» **Data for processing**:

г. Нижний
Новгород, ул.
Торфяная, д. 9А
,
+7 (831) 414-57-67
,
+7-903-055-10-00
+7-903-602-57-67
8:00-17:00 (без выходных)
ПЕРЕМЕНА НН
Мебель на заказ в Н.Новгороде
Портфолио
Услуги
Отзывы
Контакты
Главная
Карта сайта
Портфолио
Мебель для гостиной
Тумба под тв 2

==

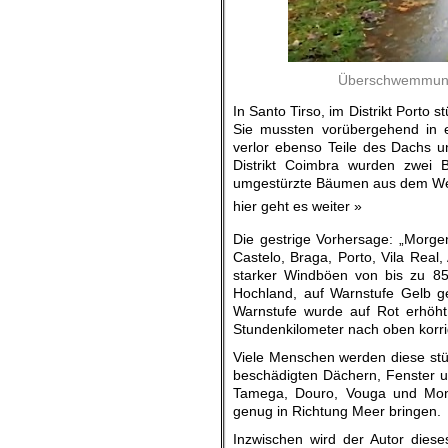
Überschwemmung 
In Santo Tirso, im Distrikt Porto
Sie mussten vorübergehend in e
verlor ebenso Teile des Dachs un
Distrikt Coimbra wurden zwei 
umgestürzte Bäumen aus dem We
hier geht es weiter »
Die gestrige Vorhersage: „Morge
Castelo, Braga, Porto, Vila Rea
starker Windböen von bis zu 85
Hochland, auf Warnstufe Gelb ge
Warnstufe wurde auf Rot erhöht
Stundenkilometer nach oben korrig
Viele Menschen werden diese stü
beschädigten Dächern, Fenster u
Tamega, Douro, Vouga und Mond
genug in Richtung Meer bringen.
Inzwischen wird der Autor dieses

==

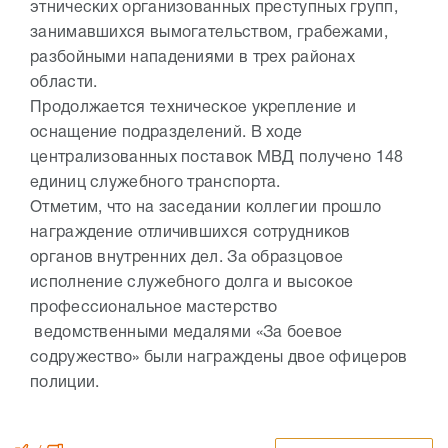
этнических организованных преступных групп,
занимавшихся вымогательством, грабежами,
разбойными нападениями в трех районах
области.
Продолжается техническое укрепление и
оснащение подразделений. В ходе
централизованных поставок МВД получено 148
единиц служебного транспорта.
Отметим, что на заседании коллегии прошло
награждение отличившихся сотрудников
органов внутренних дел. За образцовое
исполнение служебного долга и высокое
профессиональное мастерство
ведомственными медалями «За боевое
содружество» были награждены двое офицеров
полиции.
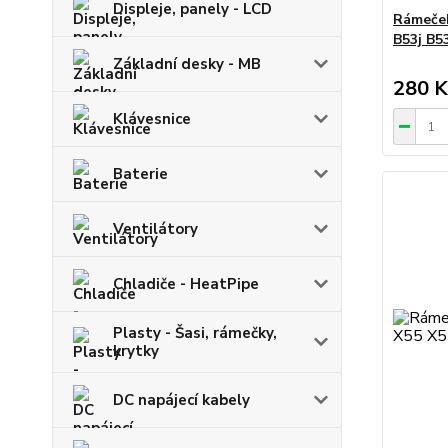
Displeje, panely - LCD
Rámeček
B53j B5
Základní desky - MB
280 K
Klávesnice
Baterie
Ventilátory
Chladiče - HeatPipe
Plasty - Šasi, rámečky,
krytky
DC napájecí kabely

» **Exercise requirements**:
If a line of the data contains the string "Distrikt", count it; then give the total alone.

» **Result**:
2